## TASK DATA
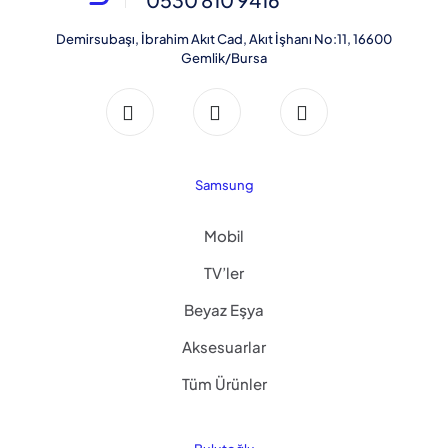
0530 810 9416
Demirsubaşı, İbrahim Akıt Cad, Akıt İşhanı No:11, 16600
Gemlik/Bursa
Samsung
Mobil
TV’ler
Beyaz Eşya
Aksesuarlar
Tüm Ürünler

## REQUIRED ACTION
Return the listing unchanged except for the pictures, which should be dropped.

## TASK OUTPUT
0530 810 9416
Demirsubaşı, İbrahim Akıt Cad, Akıt İşhanı No:11, 16600
Gemlik/Bursa
Samsung
Mobil
TV’ler
Beyaz Eşya
Aksesuarlar
Tüm Ürünler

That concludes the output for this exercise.